[distcc] distcc over slow net links

Tue Aug 26 01:32:45 GMT 2003

On Mon, 25 Aug 2003 15:00:09 +0200 (CEST)
Dag Wieers <dag at wieers.com> wrote:

> On Mon, 25 Aug 2003, Martin Pool wrote:
> 
> > On Mon 2003-08-25, Dag Wieers wrote:
> > 
> > > Well, at the end of compiling the set of objects (either the end of
> > > that parallelization or when -j5 was given, after the 5th job).
> > 
> > What set of objects?  Make does not tell distcc the list of targets that
> > will be built or the -j level.  
> 
> I agree, what I was talking about would have meant some changes so that 
> distcc was a bit more clever (and not just a seperated process).

Do you have any details in mind?

> No, I wouldn't requeue it to a nearby machine, I would rebuild the 
> left-overs (that we're waiting on) to _any_ idle machine and kill them off 
> as soon as I get a result from one of them. A waste of resources sometimes
> (if they're not used for anything else hardly a waste).

Also, in some cases, the network may itself be a limiting factor.  (It
probably will be for 10Mbps or slower.)  Flooding the network with
several copies of the job might make the situation worse.

> > I think I'd like it to gain information about the speed of machines as
> > it goes along.  Perhaps that would allow it to sort the machines into a
> > different order, or perhaps have stronger preferences between machines
> > than it does at the moment.
> 
> Yeah, but you cannot learn this information from the files you send it. 
> Because they're not all equal. 

I suspect that for any given project, it may be reasonable to assume
that all files are of roughly equal difficulty to compile.

> Maybe sending over Bogomips (or processor 
> info) may be a simple implementation that doesn't have a lot of overhead.
> The logic would make some sense to that information.

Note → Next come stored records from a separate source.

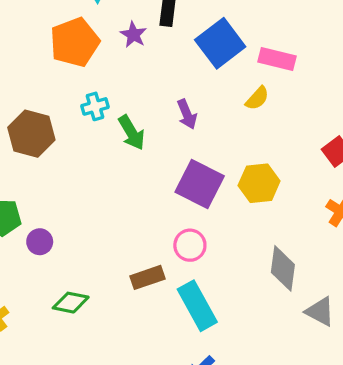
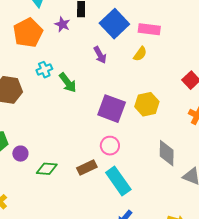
purple arrow: (187, 114) -> (100, 55), moved
green diamond: (71, 303) -> (47, 169), moved

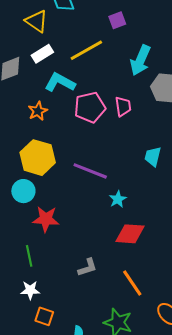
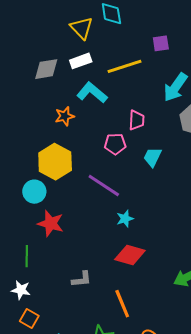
pink trapezoid: (123, 106) -> (137, 120), moved
pink pentagon: (90, 107) -> (115, 144), moved, size x0.7
cyan trapezoid: (153, 157) -> (152, 157), moved

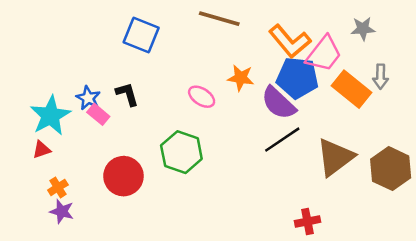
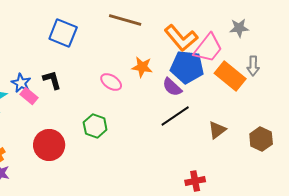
purple semicircle: (278, 103) -> (172, 87), size x0.7
green hexagon: (181, 152) -> (95, 126), size x0.7
brown triangle: (335, 157) -> (217, 130), size x0.6
brown hexagon: (391, 169) -> (261, 139), size x0.7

Bogomips measures time to execute a small loop.  I can't see that it
would correlate to compiler performance in any very precise way.
Compilers are going to depend heavily on cache and memory bus
performance, which bogomips I think does not.  

On varying architectures not only will compiler performance per cycle
vary, but also Bogomips is not comparable.

And of course non-Linux systems don't have bogomips.

> Or you could have some test-file that you send the first time to a machine 
> and cache that for later use. (And maybe do a new test every 100 runs to 
> make sure that a server isn't replaced in the meantime).
> 
> And the latency could be measured by doing some ping/tcptraceroute and the 
> time it takes for the server to answer ?
> 
> Just brainstorming...

Sure.  Don't let me discourage you.

-- 
Martin 

GNU does not eliminate all the world's problems, only some of them.
		-- The GNU Manifesto